I had one of these moments a few months ago when I discovered one of the biggest lies that society teaches us, and that is the lie that we should ‘go and find ourselves.’  I have been reflecting on this since I first read it, but it has taken me so so long to fully understand what Kempis is talking about because this is advice we’ve all gotten hundreds of times, and probably even given a few times ourselves, yet it’s advice that Kempis disagrees with.  The quote that provided this realization reads, “If you seek Jesus in everything you will certainly find Jesus.  However, if you seek only yourself, you will find yourself, but to your sorrow” (The Imitation of Christ Book 2 Chapter 7).   

When we go out and find ourselves, we go out and search for our identity.  We find out what we like what we don’t like.  We search inside us.  We find out our habits, our good qualities- yes- but also our bad ones.  We find our sins. We destroy ourselves because when we find ourselves, we find someone we are dissatisfied with.

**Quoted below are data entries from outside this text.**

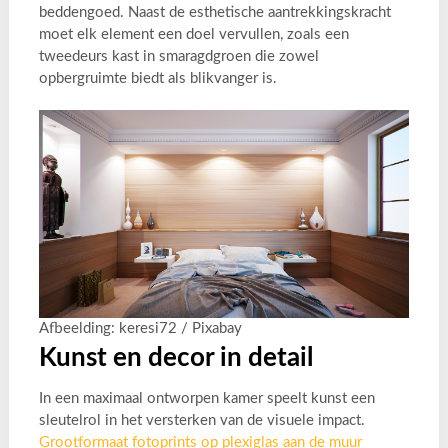
beddengoed. Naast de esthetische aantrekkingskracht
moet elk element een doel vervullen, zoals een
tweedeurs kast in smaragdgroen die zowel
opbergruimte biedt als blikvanger is.
Afbeelding: keresi72 / Pixabay
Kunst en decor in detail
In een maximaal ontworpen kamer speelt kunst een
sleutelrol in het versterken van de visuele impact.
Grootformaat fotoprints op plexiglas aan de muur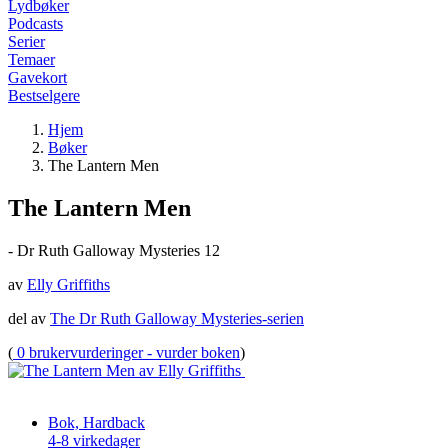
Lydbøker
Podcasts
Serier
Temaer
Gavekort
Bestselgere
Hjem
Bøker
The Lantern Men
The Lantern Men
- Dr Ruth Galloway Mysteries 12
av
Elly Griffiths
del av
The Dr Ruth Galloway Mysteries-serien
(
0 brukervurderinger - vurder boken
)
Bok, Hardback
4-8 virkedager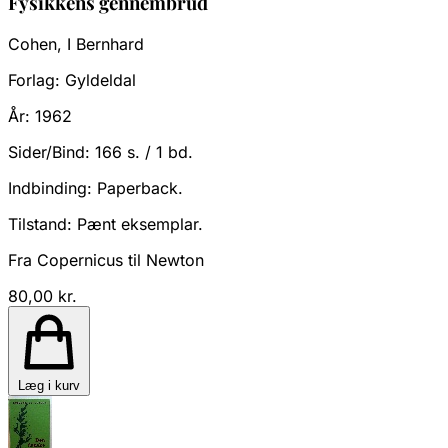
Fysikkens gennembrud
Cohen, I Bernhard
Forlag:
Gyldeldal
År:
1962
Sider/Bind:
166 s. / 1 bd.
Indbinding:
Paperback.
Tilstand:
Pænt eksemplar.
Fra Copernicus til Newton
80,00 kr.
Læg i kurv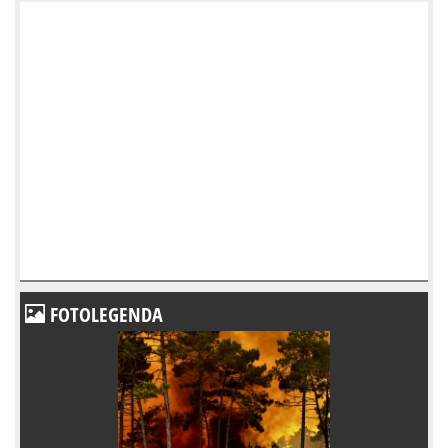
FOTOLEGENDA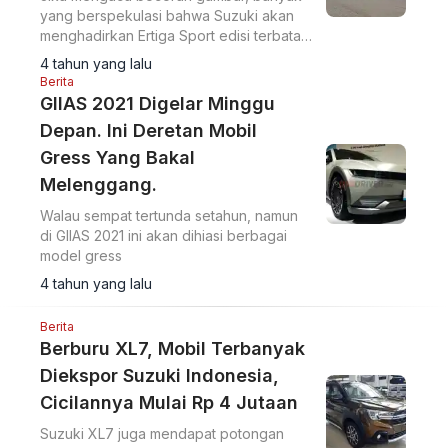
yang berspekulasi bahwa Suzuki akan
menghadirkan Ertiga Sport edisi terbatas
di GIIAS 2021.
4 tahun yang lalu
Berita
GIIAS 2021 Digelar Minggu
Depan. Ini Deretan Mobil
Gress Yang Bakal
Melenggang.
Walau sempat tertunda setahun, namun
di GIIAS 2021 ini akan dihiasi berbagai
model gress
4 tahun yang lalu
Berita
Berburu XL7, Mobil Terbanyak
Diekspor Suzuki Indonesia,
Cicilannya Mulai Rp 4 Jutaan
Suzuki XL7 juga mendapat potongan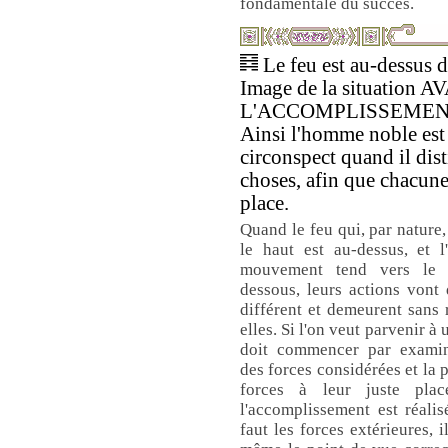
fondamentale du succès.
Le feu est au-dessus de
Image de la situation 
L'ACCOMPLISSEMEN
Ainsi l'homme noble est
circonspect quand il dis
choses, afin que chacune
place.
Quand le feu qui, par nature,
le haut est au-dessus, et l
mouvement tend vers le 
dessous, leurs actions vont
différent et demeurent sans 
elles. Si l'on veut parvenir à 
doit commencer par examin
des forces considérées et la p
forces à leur juste place
l'accomplissement est réali
faut les forces extérieures, 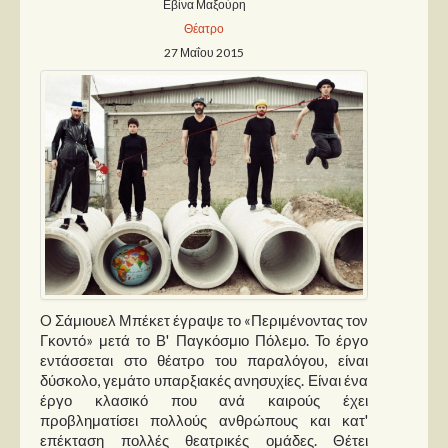
Εβίνα Μαξούρη
Θέατρο
Παρουσιάσεις
27 Μαΐου 2015
Δίσκοι
Σειρές
Ταινίες
Βιβλία
Video News
Καλλιτέχνες
Μουσικοί
O Σάμιουελ Μπέκετ έγραψε το «Περιμένοντας τον
Διάφοροι
Γκοντό» μετά το Β' Παγκόσμιο Πόλεμο. Το έργο
Εκτός Συνόρων
εντάσσεται στο θέατρο του παραλόγου, είναι
δύσκολο, γεμάτο υπαρξιακές ανησυχίες. Είναι ένα
έργο κλασικό που ανά καιρούς έχει
Νέα
προβληματίσει πολλούς ανθρώπους και κατ'
επέκταση πολλές θεατρικές ομάδες. Θέτει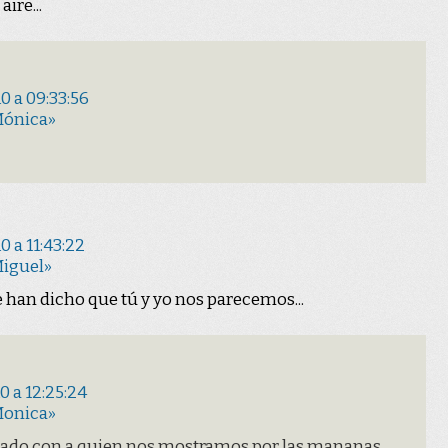
ire...
0 a 09:33:56
Mónica»
 a 11:43:22
Miguel»
e han dicho que tú y yo nos parecemos...
 a 12:25:24
Monica»
dado con a quien nos mostramos por las mananas,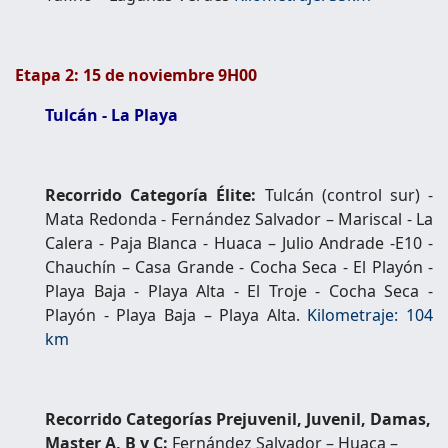
Etapa 2: 15 de noviembre 9H00
Tulcán - La Playa
Recorrido Categoría Élite:
Tulcán (control sur) -
Mata Redonda - Fernández Salvador – Mariscal - La
Calera - Paja Blanca - Huaca – Julio Andrade -E10 -
Chauchín –
Casa Grande - Cocha Seca - El Playón -
Playa Baja - Playa Alta - El Troje - Cocha Seca -
Playón - Playa Baja – Playa Alta.
Kilometraje: 104
km
Recorrido Categorías Prejuvenil, Juvenil, Damas,
Master A, B y C:
Fernández Salvador – Huaca –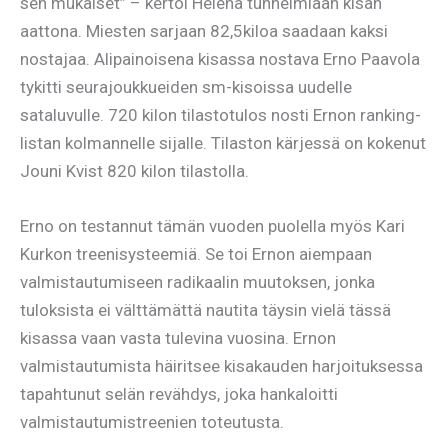
sen mukaiset” – kertoi Helena tunnelmiaan kisan
aattona. Miesten sarjaan 82,5kiloa saadaan kaksi
nostajaa. Alipainoisena kisassa nostava Erno Paavola
tykitti seurajoukkueiden sm-kisoissa uudelle
sataluvulle. 720 kilon tilastotulos nosti Ernon ranking-
listan kolmannelle sijalle. Tilaston kärjessä on kokenut
Jouni Kvist 820 kilon tilastolla.
Erno on testannut tämän vuoden puolella myös Kari
Kurkon treenisysteemiä. Se toi Ernon aiempaan
valmistautumiseen radikaalin muutoksen, jonka
tuloksista ei välttämättä nautita täysin vielä tässä
kisassa vaan vasta tulevina vuosina. Ernon
valmistautumista häiritsee kisakauden harjoituksessa
tapahtunut selän revähdys, joka hankaloitti
valmistautumistreenien toteutusta.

Over and over again we put our identity in the labels that our Earth gives us, and when we go and find ourselves all we are doing is going to find a new label.  When we do this, we become confined to the label maker of the world which sees only with eyes that see the outer appearance not the heart- with eyes that sees only the sorrows of earth not the wonders of Heaven.  When we find ourselves we find that we are labeled someone who is a swimmer or a runner but feels dissatisfied or maybe inadequate to be given that identity.  When we find ourselves we find our addictions, our annoyances, our weaknesses, we find brokenness.   We find failure.  And we become devastated.  So the label maker spits out a label that says failure, inadequate, or insufficient.  You, my brothers and sisters, are NOT inadequate.  You are NOT a failure.  You are NOT insufficient.  You are a beloved child of God.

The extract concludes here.